== Data to process ==
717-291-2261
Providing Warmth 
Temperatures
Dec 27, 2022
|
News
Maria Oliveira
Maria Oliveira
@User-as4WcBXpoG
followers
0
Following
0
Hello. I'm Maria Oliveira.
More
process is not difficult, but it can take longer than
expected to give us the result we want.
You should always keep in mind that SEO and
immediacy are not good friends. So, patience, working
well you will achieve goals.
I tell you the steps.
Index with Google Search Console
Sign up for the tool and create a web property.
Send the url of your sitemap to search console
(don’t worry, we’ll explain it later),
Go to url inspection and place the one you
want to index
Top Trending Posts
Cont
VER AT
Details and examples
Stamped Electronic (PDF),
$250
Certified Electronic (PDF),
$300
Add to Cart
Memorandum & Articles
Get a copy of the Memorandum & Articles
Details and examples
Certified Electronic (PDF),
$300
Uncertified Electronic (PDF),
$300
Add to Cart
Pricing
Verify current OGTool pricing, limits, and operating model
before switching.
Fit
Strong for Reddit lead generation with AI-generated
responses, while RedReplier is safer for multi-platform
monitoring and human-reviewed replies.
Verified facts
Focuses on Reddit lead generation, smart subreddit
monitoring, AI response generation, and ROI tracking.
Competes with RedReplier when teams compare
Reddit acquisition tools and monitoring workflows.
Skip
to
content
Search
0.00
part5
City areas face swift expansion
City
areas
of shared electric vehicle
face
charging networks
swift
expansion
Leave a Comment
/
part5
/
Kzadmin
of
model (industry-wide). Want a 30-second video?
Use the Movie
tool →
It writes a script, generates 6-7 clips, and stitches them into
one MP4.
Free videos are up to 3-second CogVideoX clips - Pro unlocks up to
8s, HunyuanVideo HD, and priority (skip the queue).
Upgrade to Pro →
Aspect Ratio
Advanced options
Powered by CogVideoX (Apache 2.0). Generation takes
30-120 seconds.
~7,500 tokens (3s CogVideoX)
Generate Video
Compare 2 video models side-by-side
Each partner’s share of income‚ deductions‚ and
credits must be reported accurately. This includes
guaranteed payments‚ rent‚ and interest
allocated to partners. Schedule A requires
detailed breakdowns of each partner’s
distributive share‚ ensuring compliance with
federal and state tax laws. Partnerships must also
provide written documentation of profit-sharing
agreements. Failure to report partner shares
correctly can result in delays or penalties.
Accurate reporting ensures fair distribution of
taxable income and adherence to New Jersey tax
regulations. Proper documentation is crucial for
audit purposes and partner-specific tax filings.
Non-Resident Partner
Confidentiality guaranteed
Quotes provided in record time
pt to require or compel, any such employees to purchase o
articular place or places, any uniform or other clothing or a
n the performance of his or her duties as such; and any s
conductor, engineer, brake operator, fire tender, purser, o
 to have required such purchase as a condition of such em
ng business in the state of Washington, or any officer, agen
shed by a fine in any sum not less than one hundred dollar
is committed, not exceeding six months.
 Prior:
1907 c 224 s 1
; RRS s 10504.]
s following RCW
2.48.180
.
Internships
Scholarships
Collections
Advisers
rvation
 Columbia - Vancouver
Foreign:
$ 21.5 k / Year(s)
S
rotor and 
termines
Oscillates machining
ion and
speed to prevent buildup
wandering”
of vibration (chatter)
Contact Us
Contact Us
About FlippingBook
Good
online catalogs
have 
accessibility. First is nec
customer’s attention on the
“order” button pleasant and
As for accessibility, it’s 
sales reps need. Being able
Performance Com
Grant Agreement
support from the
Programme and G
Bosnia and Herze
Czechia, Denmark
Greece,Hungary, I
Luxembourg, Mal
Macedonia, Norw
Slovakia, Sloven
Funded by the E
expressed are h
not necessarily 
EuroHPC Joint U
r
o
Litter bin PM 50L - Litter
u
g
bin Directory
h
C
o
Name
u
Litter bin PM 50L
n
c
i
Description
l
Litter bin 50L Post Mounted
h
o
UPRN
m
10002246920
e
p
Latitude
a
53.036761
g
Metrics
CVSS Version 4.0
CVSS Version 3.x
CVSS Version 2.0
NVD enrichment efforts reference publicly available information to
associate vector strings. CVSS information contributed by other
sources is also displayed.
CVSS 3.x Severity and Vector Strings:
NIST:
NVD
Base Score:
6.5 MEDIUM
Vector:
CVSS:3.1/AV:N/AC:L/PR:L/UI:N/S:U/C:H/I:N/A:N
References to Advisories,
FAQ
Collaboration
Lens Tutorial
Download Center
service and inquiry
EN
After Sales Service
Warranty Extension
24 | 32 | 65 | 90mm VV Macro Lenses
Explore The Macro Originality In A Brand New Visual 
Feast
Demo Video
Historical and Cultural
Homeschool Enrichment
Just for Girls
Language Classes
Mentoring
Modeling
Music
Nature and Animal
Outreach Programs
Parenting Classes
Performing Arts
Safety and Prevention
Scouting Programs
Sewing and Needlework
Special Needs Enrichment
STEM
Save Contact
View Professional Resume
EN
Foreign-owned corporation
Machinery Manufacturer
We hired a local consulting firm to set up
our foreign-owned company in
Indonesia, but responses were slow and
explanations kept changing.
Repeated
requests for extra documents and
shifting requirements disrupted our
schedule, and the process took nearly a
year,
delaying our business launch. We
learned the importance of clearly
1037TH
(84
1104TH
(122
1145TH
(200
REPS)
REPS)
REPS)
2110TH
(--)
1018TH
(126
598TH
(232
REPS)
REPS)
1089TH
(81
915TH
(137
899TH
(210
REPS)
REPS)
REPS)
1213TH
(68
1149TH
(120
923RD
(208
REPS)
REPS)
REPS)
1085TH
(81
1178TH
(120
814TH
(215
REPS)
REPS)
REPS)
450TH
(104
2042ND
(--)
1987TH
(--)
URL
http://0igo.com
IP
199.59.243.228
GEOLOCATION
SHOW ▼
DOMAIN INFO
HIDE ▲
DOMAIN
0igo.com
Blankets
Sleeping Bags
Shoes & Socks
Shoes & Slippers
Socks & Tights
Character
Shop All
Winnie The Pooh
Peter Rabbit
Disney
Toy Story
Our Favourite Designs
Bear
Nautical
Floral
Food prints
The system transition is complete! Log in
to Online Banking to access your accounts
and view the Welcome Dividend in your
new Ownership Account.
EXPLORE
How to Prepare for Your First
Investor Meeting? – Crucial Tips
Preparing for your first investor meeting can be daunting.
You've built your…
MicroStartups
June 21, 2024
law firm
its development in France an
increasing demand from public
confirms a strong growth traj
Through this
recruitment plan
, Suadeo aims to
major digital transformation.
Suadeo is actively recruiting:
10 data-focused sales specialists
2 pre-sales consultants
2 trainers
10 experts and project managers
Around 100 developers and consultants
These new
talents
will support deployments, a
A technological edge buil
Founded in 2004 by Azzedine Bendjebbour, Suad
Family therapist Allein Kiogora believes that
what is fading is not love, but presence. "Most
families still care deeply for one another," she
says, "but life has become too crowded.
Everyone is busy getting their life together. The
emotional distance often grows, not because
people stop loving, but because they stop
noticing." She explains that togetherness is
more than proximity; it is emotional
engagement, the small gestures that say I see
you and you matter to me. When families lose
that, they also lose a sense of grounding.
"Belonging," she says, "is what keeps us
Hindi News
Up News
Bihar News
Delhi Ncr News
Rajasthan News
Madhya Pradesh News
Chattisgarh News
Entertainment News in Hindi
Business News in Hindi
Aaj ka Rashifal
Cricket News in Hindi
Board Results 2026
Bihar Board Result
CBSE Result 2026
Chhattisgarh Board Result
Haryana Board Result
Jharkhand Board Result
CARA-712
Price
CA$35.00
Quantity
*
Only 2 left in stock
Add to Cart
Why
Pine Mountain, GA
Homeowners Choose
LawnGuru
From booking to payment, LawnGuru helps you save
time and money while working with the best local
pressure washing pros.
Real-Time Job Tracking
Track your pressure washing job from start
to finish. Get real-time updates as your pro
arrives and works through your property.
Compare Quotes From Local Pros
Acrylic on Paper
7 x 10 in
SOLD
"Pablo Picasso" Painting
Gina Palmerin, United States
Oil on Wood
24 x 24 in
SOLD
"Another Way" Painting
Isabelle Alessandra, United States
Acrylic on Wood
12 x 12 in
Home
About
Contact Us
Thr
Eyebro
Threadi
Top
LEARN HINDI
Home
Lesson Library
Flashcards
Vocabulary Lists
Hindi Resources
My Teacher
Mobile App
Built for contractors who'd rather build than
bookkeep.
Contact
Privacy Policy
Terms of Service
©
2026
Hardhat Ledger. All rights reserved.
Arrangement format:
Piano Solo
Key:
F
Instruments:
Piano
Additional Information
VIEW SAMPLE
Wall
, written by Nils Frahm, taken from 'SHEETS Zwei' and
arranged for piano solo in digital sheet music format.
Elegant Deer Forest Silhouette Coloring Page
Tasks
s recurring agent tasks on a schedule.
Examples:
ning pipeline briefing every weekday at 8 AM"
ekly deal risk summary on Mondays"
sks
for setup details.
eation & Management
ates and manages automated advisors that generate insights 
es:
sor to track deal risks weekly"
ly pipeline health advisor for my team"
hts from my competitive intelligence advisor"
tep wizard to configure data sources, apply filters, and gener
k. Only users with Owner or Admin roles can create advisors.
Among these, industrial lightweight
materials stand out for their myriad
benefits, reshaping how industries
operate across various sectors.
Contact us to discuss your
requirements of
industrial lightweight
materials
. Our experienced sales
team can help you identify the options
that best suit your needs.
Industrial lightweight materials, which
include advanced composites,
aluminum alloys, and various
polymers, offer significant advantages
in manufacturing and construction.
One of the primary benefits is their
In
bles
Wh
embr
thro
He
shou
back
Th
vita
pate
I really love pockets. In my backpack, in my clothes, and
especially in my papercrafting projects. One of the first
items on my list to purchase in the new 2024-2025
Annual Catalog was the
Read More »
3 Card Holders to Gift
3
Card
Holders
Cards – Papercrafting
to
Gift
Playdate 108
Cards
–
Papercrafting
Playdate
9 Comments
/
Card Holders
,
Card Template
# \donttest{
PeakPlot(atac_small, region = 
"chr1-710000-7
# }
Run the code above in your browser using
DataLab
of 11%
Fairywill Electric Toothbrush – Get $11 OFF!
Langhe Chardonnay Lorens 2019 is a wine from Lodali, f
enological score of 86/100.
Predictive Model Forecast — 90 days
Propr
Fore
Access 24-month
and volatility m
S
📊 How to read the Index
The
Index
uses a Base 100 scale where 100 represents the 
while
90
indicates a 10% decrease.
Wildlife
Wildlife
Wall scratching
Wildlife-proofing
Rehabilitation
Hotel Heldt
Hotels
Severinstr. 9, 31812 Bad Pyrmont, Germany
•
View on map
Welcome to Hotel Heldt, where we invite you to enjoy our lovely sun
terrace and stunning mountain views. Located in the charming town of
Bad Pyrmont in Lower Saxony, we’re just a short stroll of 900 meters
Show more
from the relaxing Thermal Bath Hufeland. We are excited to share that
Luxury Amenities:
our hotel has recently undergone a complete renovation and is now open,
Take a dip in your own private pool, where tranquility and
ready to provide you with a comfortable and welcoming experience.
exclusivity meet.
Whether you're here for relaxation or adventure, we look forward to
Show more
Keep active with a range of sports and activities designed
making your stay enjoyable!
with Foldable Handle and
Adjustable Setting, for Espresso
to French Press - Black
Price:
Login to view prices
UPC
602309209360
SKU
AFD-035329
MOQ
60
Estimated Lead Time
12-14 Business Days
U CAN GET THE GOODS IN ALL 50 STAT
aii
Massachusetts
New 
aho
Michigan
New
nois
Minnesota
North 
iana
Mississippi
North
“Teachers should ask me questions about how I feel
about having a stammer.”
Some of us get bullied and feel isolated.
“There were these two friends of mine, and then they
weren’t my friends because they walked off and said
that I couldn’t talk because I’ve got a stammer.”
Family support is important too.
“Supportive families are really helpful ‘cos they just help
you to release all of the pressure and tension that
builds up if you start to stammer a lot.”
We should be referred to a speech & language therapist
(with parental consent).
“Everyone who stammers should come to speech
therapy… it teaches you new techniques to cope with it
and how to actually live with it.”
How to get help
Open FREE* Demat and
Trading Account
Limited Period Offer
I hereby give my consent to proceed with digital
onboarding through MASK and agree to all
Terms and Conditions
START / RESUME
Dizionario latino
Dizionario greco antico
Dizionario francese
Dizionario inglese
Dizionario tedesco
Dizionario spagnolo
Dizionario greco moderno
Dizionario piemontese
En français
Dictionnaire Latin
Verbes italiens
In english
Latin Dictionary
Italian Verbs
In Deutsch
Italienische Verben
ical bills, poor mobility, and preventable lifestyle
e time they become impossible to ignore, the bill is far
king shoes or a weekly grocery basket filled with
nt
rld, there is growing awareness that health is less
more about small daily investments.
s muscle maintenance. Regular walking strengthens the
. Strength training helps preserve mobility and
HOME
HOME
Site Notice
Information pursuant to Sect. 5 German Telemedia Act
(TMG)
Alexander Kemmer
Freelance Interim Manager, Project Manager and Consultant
===
Exercise =
Your answer should be the exact lines above from the one with "2 pre-sales consultants" through the one with "Real-Time Job Tracking", both included, and nothing besides.

Answer section =
2 pre-sales consultants
2 trainers
10 experts and project managers
Around 100 developers and consultants
These new
talents
will support deployments, a
A technological edge buil
Founded in 2004 by Azzedine Bendjebbour, Suad
Family therapist Allein Kiogora believes that
what is fading is not love, but presence. "Most
families still care deeply for one another," she
says, "but life has become too crowded.
Everyone is busy getting their life together. The
emotional distance often grows, not because
people stop loving, but because they stop
noticing." She explains that togetherness is
more than proximity; it is emotional
engagement, the small gestures that say I see
you and you matter to me. When families lose
that, they also lose a sense of grounding.
"Belonging," she says, "is what keeps us
Hindi News
Up News
Bihar News
Delhi Ncr News
Rajasthan News
Madhya Pradesh News
Chattisgarh News
Entertainment News in Hindi
Business News in Hindi
Aaj ka Rashifal
Cricket News in Hindi
Board Results 2026
Bihar Board Result
CBSE Result 2026
Chhattisgarh Board Result
Haryana Board Result
Jharkhand Board Result
CARA-712
Price
CA$35.00
Quantity
*
Only 2 left in stock
Add to Cart
Why
Pine Mountain, GA
Homeowners Choose
LawnGuru
From booking to payment, LawnGuru helps you save
time and money while working with the best local
pressure washing pros.
Real-Time Job Tracking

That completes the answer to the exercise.